Below are the records; retype them exactly and omit each picture.
=== Listed entries ===
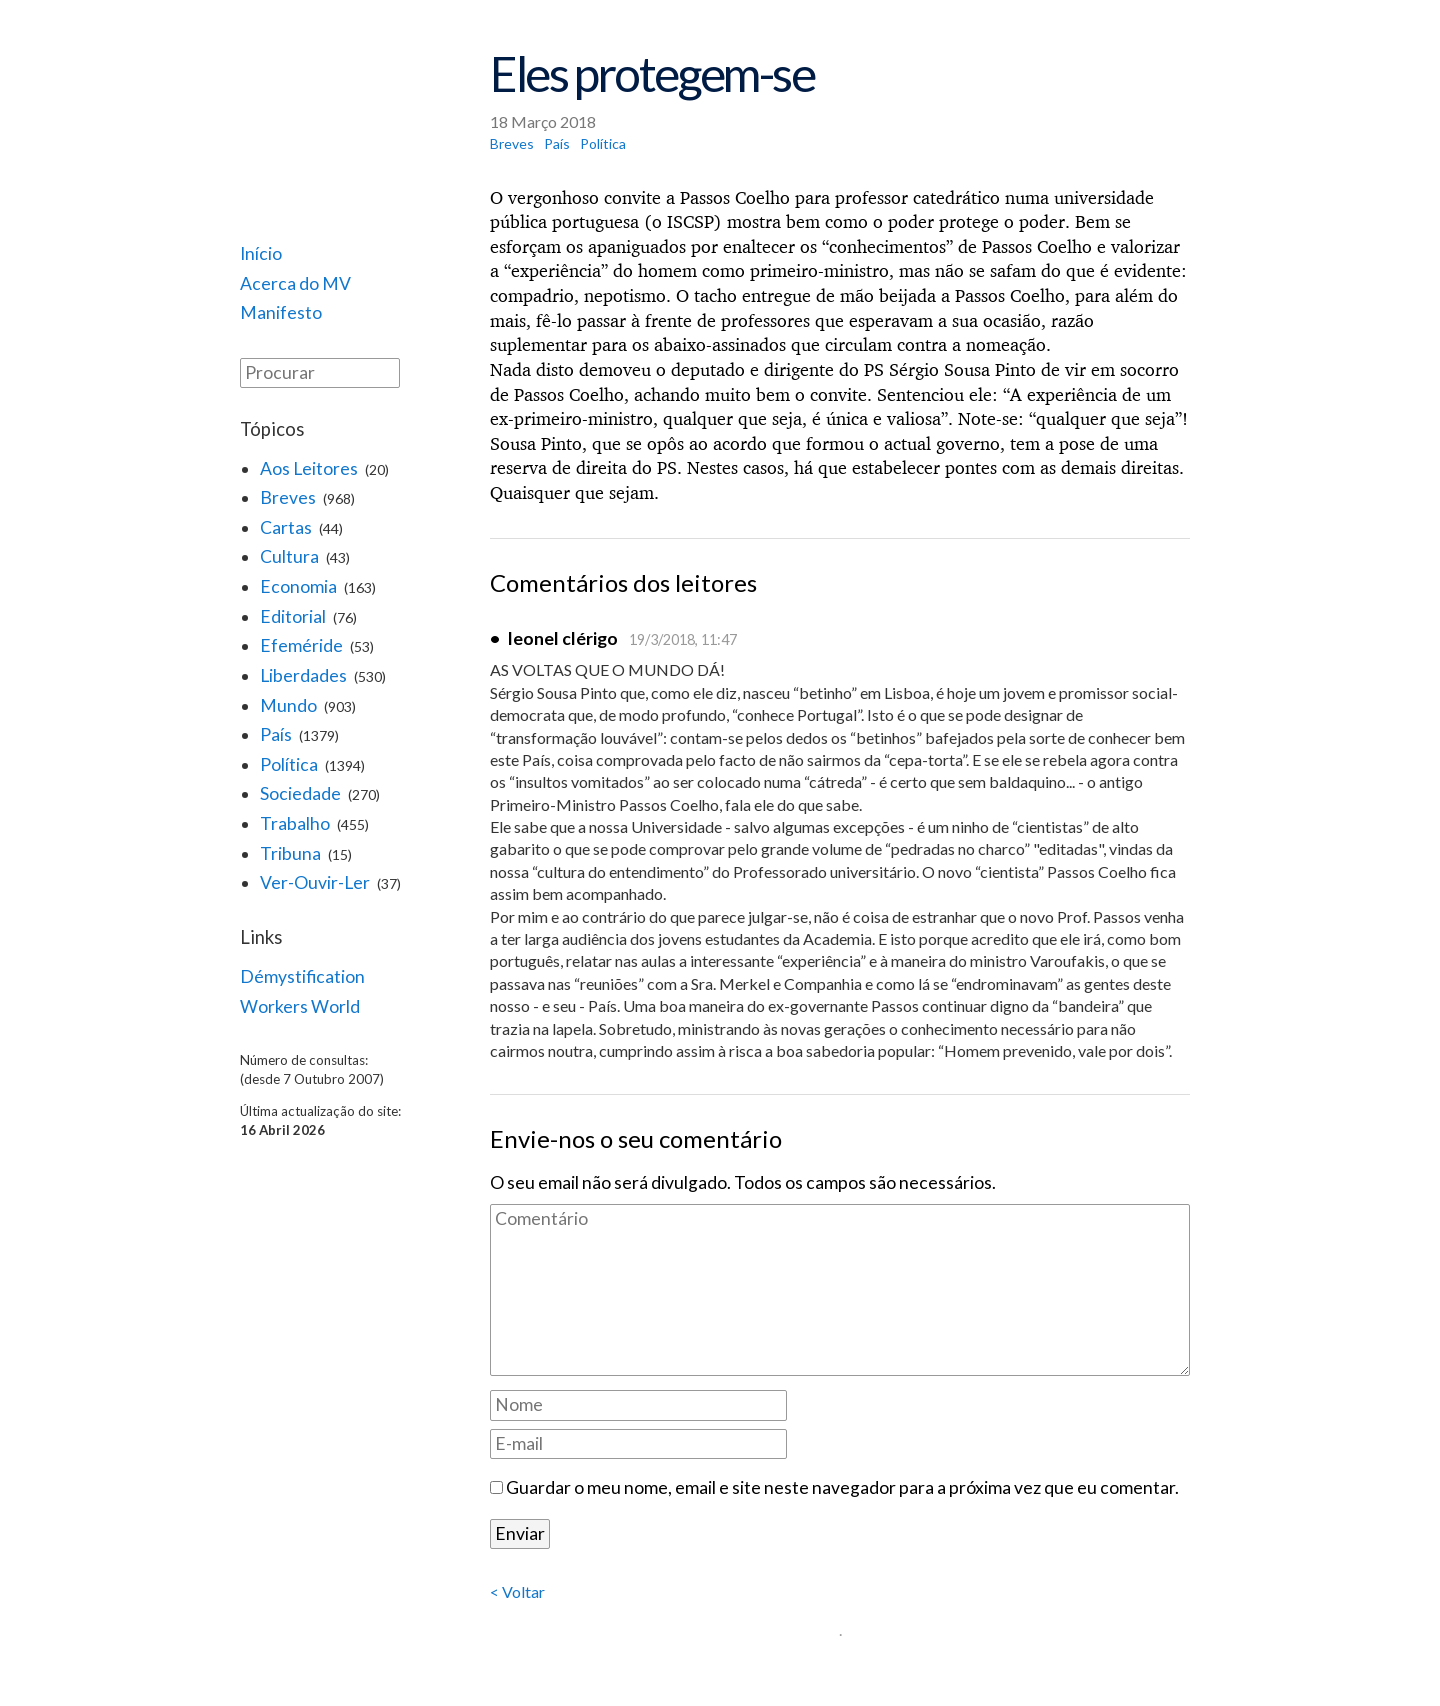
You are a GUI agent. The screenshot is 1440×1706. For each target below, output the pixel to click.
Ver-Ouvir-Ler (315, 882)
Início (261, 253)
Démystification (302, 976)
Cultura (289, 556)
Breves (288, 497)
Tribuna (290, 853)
===
[Response below]
You are a GUI agent. The screenshot is 1440×1706. For each target below, output the pixel to click.
Ver-Ouvir-Ler (315, 882)
Início (261, 253)
Démystification (302, 976)
Cultura (289, 556)
Breves (288, 497)
Tribuna (290, 853)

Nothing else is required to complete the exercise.